- New CrowdXDR Alliance partners include Menlo Security, Ping Identity and Vectra AI
- New Falcon XDR capabilities include native integration with Falcon Fusion SOAR workflows to streamline and simplify security operations
CrowdStrike (Nasdaq: CRWD), a leader in cloud-delivered protection of endpoints, cloud workload, identity and data, announced today that it has expanded the CrowdXDR Alliance to include key strategic partners across web and email security (Menlo Security), identity and access management (Ping Identity) and network detection and response (Vectra AI). CrowdStrike also introduced new capabilities for the Falcon XDR (Extended Detection and Response) module to speed up detections for security teams, including an integration with ServiceNow, a current partner in the CrowdXDR Alliance, to dramatically simplify the workflows in security operations using automated ticketing.
New Falcon XDR capabilities include:
- Falcon Fusion workflows based on XDR detections: Natively integrated with Falcon XDR, Falcon Fusion (CrowdStrike’s SOAR framework) now automates many workflows directly from a Falcon XDR detection including:
○ Ticket making through ServiceNow, a partner in the CrowdXDR Alliance.
○ Notifications via email, Slack or webhook.
○ Incident details from status changes to team assignments and comments.
- XDR detection event timeline: Speed test and investigation with a timeline view that shows the important events of a discovery in chronological order to easily understand how the activity progresses.
- Graph visualization of custom XDR detections: Create custom XDR detections from queries written to look for environmental threats. The Falcon XDR graph explorer shows how events and entities relate to a custom XDR detection, allowing security analysts to quickly orient and explore cross-domain data connections..
“CrowdStrike continues to bring together the best in both open and native XDR techniques,” said Michael Sentonas, chief technology officer at CrowdStrike. “For organizations seeking an open approach, we continue to expand third-party support for the CrowdXDR Alliance, delivering a standardized schema for data sharing to improve XDR detections. We welcome Menlo Security, Ping Identity and Vectra AI to the CrowdXDR Alliance and look forward to partnering with them to deliver third-party integrations. For organizations seeking a native approach, we continue to leverage Falcon XDR with new capabilities that accelerate threat detection and response efforts across data sources and the environment. Ultimately, we offer a solution that allows customers to choose the XDR approach that best suits their needs. ”
Partner Quotes
- Poornima DeBolle, Menlo Security co-founder and chief product officer: “The Internet must be safe, seamless, and effective for all workers. However, cybercriminals complicate this by deploying more sophisticated malware, including ransomware powered by Highly Evasive Adaptive Threats. We need to prevent such malware and zero-day exploits from going to endpoints. Menlo Security is excited to join CrowdStrike’s CrowdXDR Alliance. Our integration with CrowdStrike Falcon XDR will allow organizations to offer a secure online experience, without having to sacrifice productivity for security. “
- Loren Russon, vice president of product management at Ping Identity: “We are excited to join CrowdStrike’s CrowdXDR Alliance and continue to expand our integrated solutions. Customers demand a broad partner ecosystem through easy-to-deploy integrations, and this partnership delivers it through enterprise-proven identity security along with comprehensive visibility and protection against threats. ”
- Michael Porat, senior vice president, corporate and business development at Vectra AI: “As the size and intensity of cyberattacks continue to spread, it reminds us that prevention alone will not protect organizations from current attacks. To successfully mitigate modern security threats, organizations must implement more advanced threat detection and response mechanisms that accurately identify attacker behavior and stop attackers from navigating through hybrid clouds.

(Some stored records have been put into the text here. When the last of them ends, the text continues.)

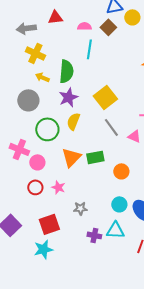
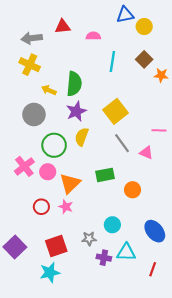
brown square: (108, 27) -> (144, 59), moved
cyan line: (89, 49) -> (112, 61), moved
yellow cross: (35, 53) -> (30, 65), moved
pink cross: (19, 149) -> (24, 166), turned 30
orange triangle: (71, 157) -> (70, 183), moved
pink circle: (37, 162) -> (48, 172), moved
cyan circle: (119, 204) -> (112, 225), moved
gray star: (80, 208) -> (89, 239), moved

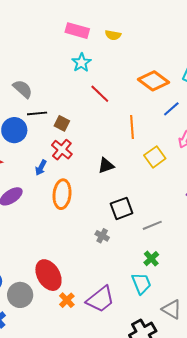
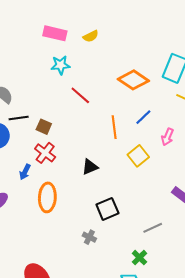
yellow semicircle: (113, 35) -> (91, 36), turned -35
cyan star: (81, 63) -> (60, 65), turned 30
blue line: (171, 109) -> (143, 117), moved
gray line: (152, 225) -> (153, 228), moved

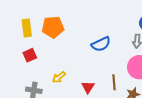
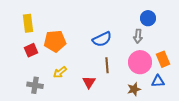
orange pentagon: (53, 27) -> (55, 41), moved
brown line: (114, 82) -> (107, 65), moved

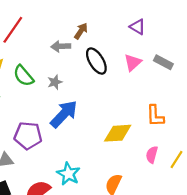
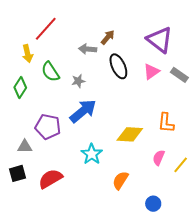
purple triangle: (137, 27) -> (160, 40), size x1.8
cyan star: (68, 174) -> (92, 154), moved

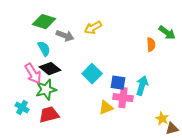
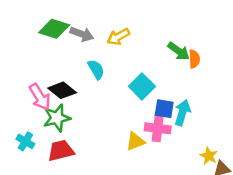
green arrow: (167, 33) -> (179, 51), moved
gray arrow: (65, 36) -> (82, 34), moved
cyan semicircle: (44, 49) -> (96, 69), moved
cyan square: (92, 74) -> (142, 86), moved
blue square: (118, 83) -> (164, 109), moved

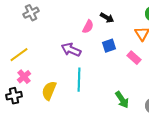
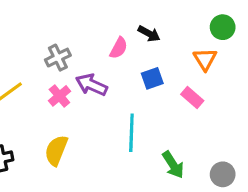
gray cross: (31, 13) -> (58, 58), moved
pink cross: (24, 77) -> (59, 96), moved
cyan line: (79, 80) -> (131, 133), moved

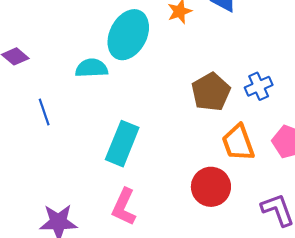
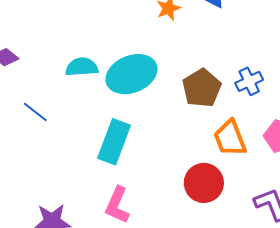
cyan ellipse: (128, 35) -> (131, 74), moved, turned 42
blue line: (44, 112) -> (35, 112), turned -32

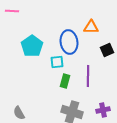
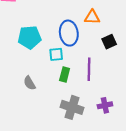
cyan pentagon: (32, 46) -> (30, 37), turned 30
gray semicircle: (19, 113) -> (30, 83), moved

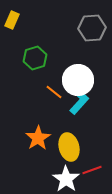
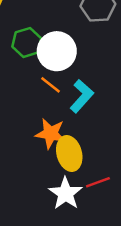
white circle: (78, 80) -> (57, 51), moved
orange star: (38, 138) -> (51, 134), moved, turned -30

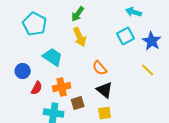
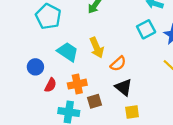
yellow arrow: (80, 37) -> (97, 48), moved
orange semicircle: (100, 68) -> (118, 64), turned -91
yellow square: (105, 113) -> (132, 112), moved

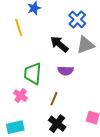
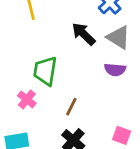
gray triangle: (85, 45) -> (118, 37), turned 48
purple semicircle: (66, 71) -> (115, 70), moved

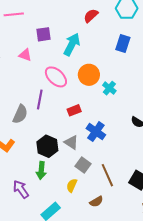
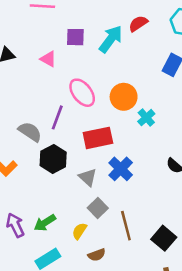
cyan arrow: (72, 44) -> (111, 39), moved
red rectangle: (74, 110) -> (98, 138), size x1.6
gray semicircle: (20, 114) -> (30, 132), turned -90
black hexagon: (47, 146) -> (53, 159), moved
green arrow: (41, 170) -> (45, 223), moved, turned 42
brown semicircle: (96, 202) -> (97, 255), moved

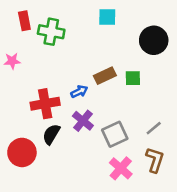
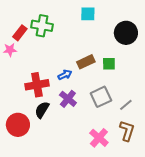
red rectangle: (24, 21) -> (20, 33), moved, turned 49
gray square: (115, 134) -> (101, 97), moved

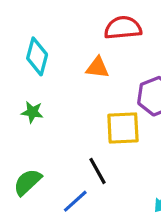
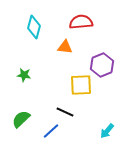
cyan diamond: (37, 56) -> (34, 27), moved
black line: (97, 171) -> (65, 112), turned -36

We are excited to join CrowdStrike’s CrowdXDR Alliance and hope to share our experience in threat detection and response with other reputable security vendors as we all work together on a common goal – the detection and stopping of malicious actors. ”
Additional Resources
- For more information on CrowdXDR Alliance and Falcon XDR, please visit our blog.
- CrowdStrike was named Strong Performer in The Forrester New Wave for Extended Detection and Response (XDR) Provider, Q4 2021.[1]
About CrowdStrike
CrowdStrike (Nasdaq: CRWD), a global leader in cybersecurity, has redefined modern security using one of the world’s most advanced cloud-native platforms for protecting critical enterprise risk areas- endpoint and cloud workload, identity and data.
Powered by CrowdStrike Security Cloud and world-class AI, the CrowdStrike Falcon® platform uses real-time attack indicators, threat intelligence, emerging adversary tradecraft and enriched telemetry from across the enterprise to deliver hyper- accurate detection, automated protection and remediation, elite threat hunting and priority observability of vulnerabilities.
Purpose-built in the cloud with a single lightweight-agent architecture, the Falcon platform delivers fast and scalable deployment, superior protection and performance, reduced complexity and immediate time-to-value.